Bell Pottinger's MD of business and brand Kevin Read says yes, for stories on global thought leadership or inward investment. 'We view it as an excellent outlet for reaching the US business audience. It is seen as a valuable and helpful addition to the main Bloom-berg newswire,' he says.
Euro RSCG Biss Lancaster's board director Andrew Robinson says it is a high-quality business read, but believes the title is more US-focused than UK. 'We would only pitch bigger stories into it, such as businesses with "game-changing" new products or services that could have international success,' he says.
Capital MS&L's account director Tom Steiner, who has recently worked in New York, agrees that it is a good way of reaching a US audience, saying his US clients were often asked to be introduced to its reporters.
But he adds that PROs should not underestimate the magazine's power for clients with an international focus.
'It has better cache for clients that have an international audience, whereas its profile is lower in London. Global clients will consider it to be one of the most prestigious media out there,' he says.
A MINUTE WITH ... Josh Tyrangiel, editor, Bloomberg Businessweek
Describe Bloomberg Businessweek
We are a news magazine for the business person. Our readers are a self-selected group of leaders or people who want to be leaders.
What makes a good news story for you?
The Goldman Sachs story was ideal because it was breaking and continuing. Greece was also a great story. Complicated stories work - people respond to complication by seeking clarity. Everyone wants tension and narrative.
How does your website relate to your magazine content?
Much of the magazine is online, but these stories are skewed towards telling readers what is happening right now. The magazine prepares you for the week ahead.
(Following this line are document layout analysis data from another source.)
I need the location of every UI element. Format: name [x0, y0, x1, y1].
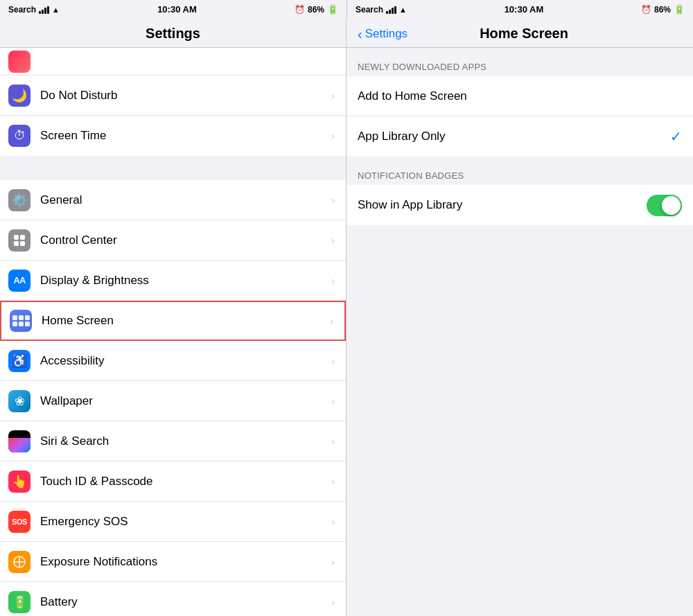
display-brightness-icon: AA — [8, 270, 30, 292]
siri-icon — [8, 430, 30, 452]
left-status-bar: Search ▲ 10:30 AM ⏰ 86% 🔋 — [0, 0, 346, 19]
settings-header: Settings — [0, 19, 346, 48]
sidebar-item-do-not-disturb[interactable]: 🌙 Do Not Disturb › — [0, 76, 346, 116]
accessibility-chevron: › — [331, 355, 335, 367]
sidebar-item-home-screen[interactable]: Home Screen › — [0, 301, 346, 341]
back-chevron-icon: ‹ — [358, 27, 362, 41]
touch-id-label: Touch ID & Passcode — [40, 475, 331, 489]
battery-chevron: › — [331, 597, 335, 608]
svg-rect-0 — [14, 235, 19, 240]
notification-badges-header: NOTIFICATION BADGES — [346, 157, 693, 185]
app-library-only-item[interactable]: App Library Only ✓ — [346, 116, 693, 157]
screen-time-label: Screen Time — [40, 129, 331, 143]
do-not-disturb-icon: 🌙 — [8, 85, 30, 107]
do-not-disturb-chevron: › — [331, 90, 335, 101]
home-screen-chevron: › — [330, 315, 333, 326]
general-chevron: › — [331, 195, 335, 206]
siri-search-chevron: › — [331, 436, 335, 447]
settings-title: Settings — [11, 26, 335, 42]
home-screen-label: Home Screen — [42, 314, 330, 328]
control-center-chevron: › — [331, 235, 335, 246]
left-battery-percent: 86% — [308, 5, 324, 15]
left-time: 10:30 AM — [157, 4, 197, 15]
sidebar-item-wallpaper[interactable]: ❀ Wallpaper › — [0, 381, 346, 421]
partial-top-item[interactable] — [0, 48, 346, 76]
toggle-knob — [662, 196, 681, 215]
left-alarm-icon: ⏰ — [295, 5, 305, 15]
display-brightness-chevron: › — [331, 275, 335, 286]
sidebar-item-accessibility[interactable]: ♿ Accessibility › — [0, 341, 346, 381]
right-battery-percent: 86% — [654, 5, 671, 15]
general-label: General — [40, 193, 331, 207]
sidebar-item-exposure[interactable]: Exposure Notifications › — [0, 542, 346, 582]
sidebar-item-display-brightness[interactable]: AA Display & Brightness › — [0, 261, 346, 301]
siri-search-label: Siri & Search — [40, 434, 331, 448]
sidebar-item-screen-time[interactable]: ⏱ Screen Time › — [0, 116, 346, 156]
back-button[interactable]: ‹ Settings — [358, 27, 407, 41]
add-to-home-screen-item[interactable]: Add to Home Screen — [346, 76, 693, 116]
add-to-home-screen-label: Add to Home Screen — [358, 89, 682, 103]
divider-1 — [0, 156, 346, 180]
sidebar-item-control-center[interactable]: Control Center › — [0, 220, 346, 261]
exposure-chevron: › — [331, 556, 335, 567]
emergency-sos-chevron: › — [331, 516, 335, 527]
touch-id-icon: 👆 — [8, 470, 30, 493]
svg-rect-2 — [14, 241, 19, 246]
status-bar: Search ▲ 10:30 AM ⏰ 86% 🔋 Search — [0, 0, 693, 19]
battery-icon: 🔋 — [8, 591, 30, 613]
right-panel-header: ‹ Settings Home Screen — [346, 19, 693, 48]
show-in-app-library-toggle[interactable] — [647, 195, 682, 216]
sidebar-item-battery[interactable]: 🔋 Battery › — [0, 582, 346, 616]
newly-downloaded-header: NEWLY DOWNLOADED APPS — [346, 48, 693, 76]
svg-rect-1 — [20, 235, 25, 240]
notification-badges-group: Show in App Library — [346, 185, 693, 225]
touch-id-chevron: › — [331, 476, 335, 487]
accessibility-label: Accessibility — [40, 354, 331, 368]
right-carrier: Search — [356, 5, 383, 15]
back-label: Settings — [365, 27, 407, 41]
show-in-app-library-item[interactable]: Show in App Library — [346, 185, 693, 225]
control-center-label: Control Center — [40, 234, 331, 247]
right-signal — [386, 6, 396, 14]
screen-time-icon: ⏱ — [8, 125, 30, 147]
control-center-icon — [8, 229, 30, 252]
sidebar-item-general[interactable]: ⚙️ General › — [0, 180, 346, 220]
left-panel: Settings 🌙 Do Not Disturb › ⏱ Screen Tim… — [0, 19, 346, 616]
right-panel: ‹ Settings Home Screen NEWLY DOWNLOADED … — [346, 19, 693, 616]
settings-group-1: 🌙 Do Not Disturb › ⏱ Screen Time › — [0, 76, 346, 156]
wallpaper-icon: ❀ — [8, 390, 30, 412]
app-library-checkmark: ✓ — [670, 128, 682, 145]
exposure-label: Exposure Notifications — [40, 555, 331, 569]
battery-label: Battery — [40, 595, 331, 609]
sidebar-item-siri-search[interactable]: Siri & Search › — [0, 421, 346, 461]
svg-rect-3 — [20, 241, 25, 246]
app-library-only-label: App Library Only — [358, 130, 670, 143]
display-brightness-label: Display & Brightness — [40, 274, 331, 288]
newly-downloaded-group: Add to Home Screen App Library Only ✓ — [346, 76, 693, 157]
settings-group-2: ⚙️ General › Control Center › — [0, 180, 346, 616]
right-time: 10:30 AM — [505, 4, 544, 15]
left-carrier: Search — [8, 5, 36, 15]
left-wifi-icon: ▲ — [52, 6, 60, 14]
left-signal — [39, 6, 49, 14]
exposure-icon — [8, 551, 30, 573]
right-wifi-icon: ▲ — [399, 6, 407, 14]
screen-time-chevron: › — [331, 130, 335, 141]
emergency-sos-icon: SOS — [8, 511, 30, 533]
general-icon: ⚙️ — [8, 189, 30, 211]
show-in-app-library-label: Show in App Library — [358, 198, 647, 212]
left-battery-icon: 🔋 — [327, 4, 338, 15]
settings-list[interactable]: 🌙 Do Not Disturb › ⏱ Screen Time › ⚙️ — [0, 48, 346, 616]
do-not-disturb-label: Do Not Disturb — [40, 89, 331, 103]
wallpaper-chevron: › — [331, 396, 335, 407]
sidebar-item-emergency-sos[interactable]: SOS Emergency SOS › — [0, 502, 346, 542]
accessibility-icon: ♿ — [8, 350, 30, 372]
right-panel-title: Home Screen — [407, 26, 640, 42]
home-screen-icon — [10, 310, 32, 332]
right-content: NEWLY DOWNLOADED APPS Add to Home Screen… — [346, 48, 693, 616]
sidebar-item-touch-id[interactable]: 👆 Touch ID & Passcode › — [0, 461, 346, 502]
right-battery-icon: 🔋 — [674, 4, 685, 15]
partial-icon — [8, 51, 30, 73]
emergency-sos-label: Emergency SOS — [40, 515, 331, 529]
main-content: Settings 🌙 Do Not Disturb › ⏱ Screen Tim… — [0, 19, 693, 616]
How closely do you work with Bloomberg?
We share a lot of journalists with Bloomberg and we will advise PROs on where a story would be most suitable. If timeliness is the main factor in the story, then go to Bloomberg. But if you want something to play out at a deeper level, then come to us.
How and when should PROs contact you?
Our press day is Wednesday, but the earlier contact is made the better. We update our website hourly. Emails are always best, enabling us to process them in our own time.
Circulation: 922,183 (Global weekly ABC, July-December 2009)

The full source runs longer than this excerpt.